Calvin and Susan play a Number-Game #2

Set S: Numbers Susan writes; Set C: Numbers Calvin writes

Since 1 translates to 112 and 2 translates to 111, Set S has 3 times the number of elements in Set C. Set S is a translation/mapping of Set C. Thus, first 2187 numbers of Set S are a translation of first 729 numbers of Set C. But, the first 2187 numbers of both Sets are equal! Thus, the 2187 numbers of Set C is a translation of its first 729 numbers. Similarly, the first 729 numbers of Set C is a translation of its first 243 numbers. (Same logic: First 729 numbers of Set C= first 729 numbers of Set S. But, the first 729 numbers of Set S= translation of first 243 numbers of Set C. Therefore, the first 729 numbers of Set C = translation of first 243 numbers of Set C)

From now on, the set under consideration is always Set C unless specified otherwise. The first number is 1, since both sets have to have the same first number. The 3rd term is 2, since 1 would translate into 112. The 9th term is 1, since the 3rd term would translate into 111. The 27th term is 1. . . The 729th term is 1. The 2187th term is 2.

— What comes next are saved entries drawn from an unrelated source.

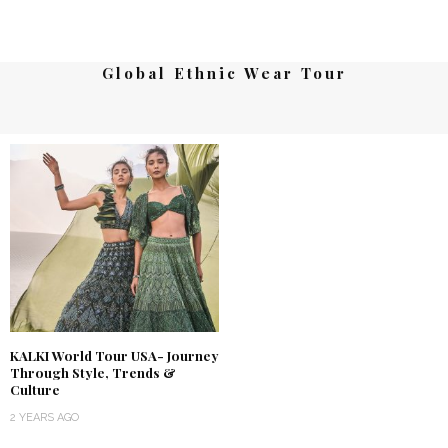
Global Ethnic Wear Tour
KALKI World Tour USA- Journey
Through Style, Trends &
Culture
2 YEARS AGO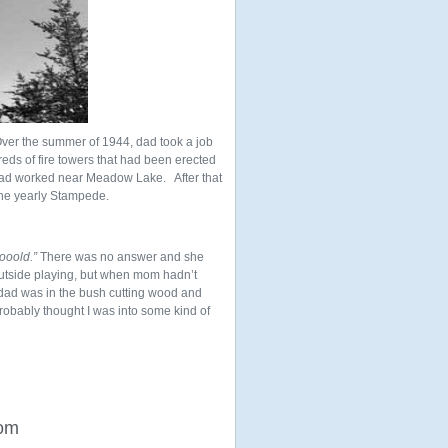
Over the summer of 1944, dad took a job
eds of fire towers that had been erected
 dad worked near Meadow Lake. After that
he yearly Stampede.
ooold.”
There was no answer and she
outside playing, but when mom hadn’t
 dad was in the bush cutting wood and
robably thought I was into some kind of
rom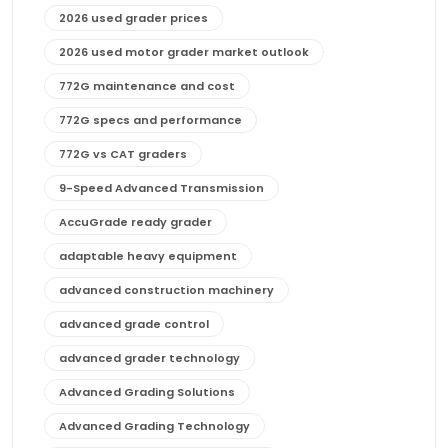
2026 used grader prices
2026 used motor grader market outlook
772G maintenance and cost
772G specs and performance
772G vs CAT graders
9-Speed Advanced Transmission
AccuGrade ready grader
adaptable heavy equipment
advanced construction machinery
advanced grade control
advanced grader technology
Advanced Grading Solutions
Advanced Grading Technology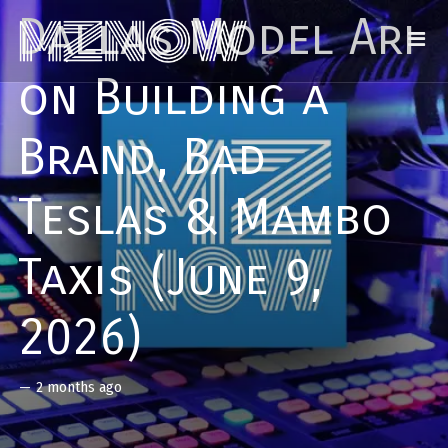
Dallas Model Ari
on Building a
Brand, Bad
Teslas & Mambo
Taxis (June 9,
2026)
—
2 months ago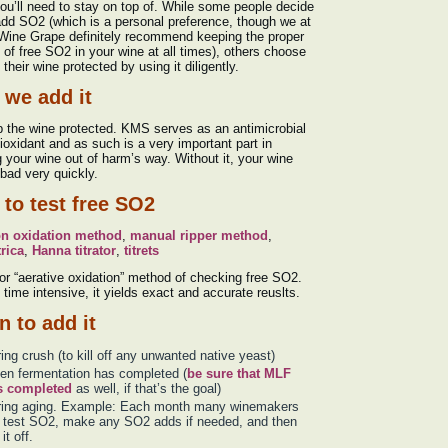
ou’ll need to stay on top of. While some people decide
add SO2 (which is a personal preference, though we at
Wine Grape definitely recommend keeping the proper
of free SO2 in your wine at all times), others choose
 their wine protected by using it diligently.
we add it
 the wine protected. KMS serves as an antimicrobial
ioxidant and as such is a very important part in
 your wine out of harm’s way. Without it, your wine
bad very quickly.
to test free SO2
on oxidation method
,
manual ripper method
,
rica
,
Hanna titrator
,
titrets
or “aerative oxidation” method of checking free SO2.
time intensive, it yields exact and accurate reuslts.
 to add it
ing crush (to kill off any unwanted native yeast)
n fermentation has completed (
be sure that MLF
s completed
as well, if that’s the goal)
ring aging. Example: Each month many winemakers
l test SO2, make any SO2 adds if needed, and then
it off.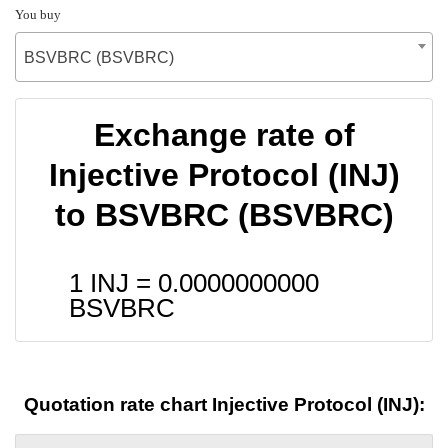
You buy
BSVBRC (BSVBRC)
Exchange rate of
Injective Protocol (INJ)
to BSVBRC (BSVBRC)
1 INJ =
0.0000000000
BSVBRC
Quotation rate chart Injective Protocol (INJ):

It is also to be noted that 2 or more consecutive 2s cannot appear. This is because every part of Set C is a translation of some part before it, and a translation of any of 11, 12, 21 and 22 would not give 2 consecutive 2s.

To find: No. of 5 consecutive 1s. Translation of 11 does not give 5 consecutive 1s. 22 is not present in Set C. Also, every 12 and 21 is actually a 121. (2 consecutive 2s not possible) Translation of a 121 gives 5 consecutive 1s.

To find: No. of 121s in first 729 terms. Since 1st term is a 1, To find: No. 21s in first 729 terms. Also the 729th number is a 1.

Thus the problem reduces to finding the number of 2s in the first 729 terms. Let N(2,729) denote the required number. N(2,729) = N(1,243) (only 1 can translate to give a 2) where N(1,243) is the number of 1s in first 243 terms. N(1,243) = 243 - N(2,243) = 243 - N(1,81) = 243 - 81 + N(2,81) = 162 + N(1,27) = 162 + 27 - N(2,27) = 189 - N(1,9) = 180 - 9 + N(2,9) = 180 + N(1,3) = 180 + 3 - N(1,1) = 182 Since the number of 1s in the first 1 term(s) is 1.

The answer is 182.

1.Here let's assume x=112 and y=111..and now lets find the pattern..The series goes like this..Here the the logic is to find the No. of 'y' as it is always followed by 'x' we would get 5 consecutive 1's.

2.Series goes on like this (xxy)(xxyxxx)(xxyxxyxxxxxyxxyxxy)..Here we can deduce that the odd segments ends with 'y' and the even segments ends with 'x'..Other thing we can deduce is the number of characters in each segment.Here the alpha-numeric characters(x,y) should be 729(as we have divided numeric characters in group of 3), as the numeral characters count is 2187..Pattern is Cn+1=3*Cn (n>1) 3+6+18+54+162+486=729(6 steps).So here we have to find 'y' for just 6 segments.

3.Before counting 'y' we have to know how next segment is establish..Sn+1=2*(write all segments before Sn+1)(alternatively changing the last character for odd segments to 'y' and for even to 'x')..for eg. as (xxy) is our first segment, write it 2 times (xxyxxy) then change last character 'y' to 'x', So (xxyxxx)=2nd segment..and so on..

4.Now No. of 'y' in each segment is Kn+1=2*Sum(Kn)+-1 (0<n<7)(+1 for even and -1 for odd) so we will get 1+1+5+13+41+121=182(6 steps)..Here Sum(Kn)=Sum of K from 0 to 'n'.. So number of times we would get 5 consecutive 1's is 182...

5.Here the rule of changing last character can be proved as "Here in 'x' and 'y' there is just one number different which comes alternatively in the group of 3."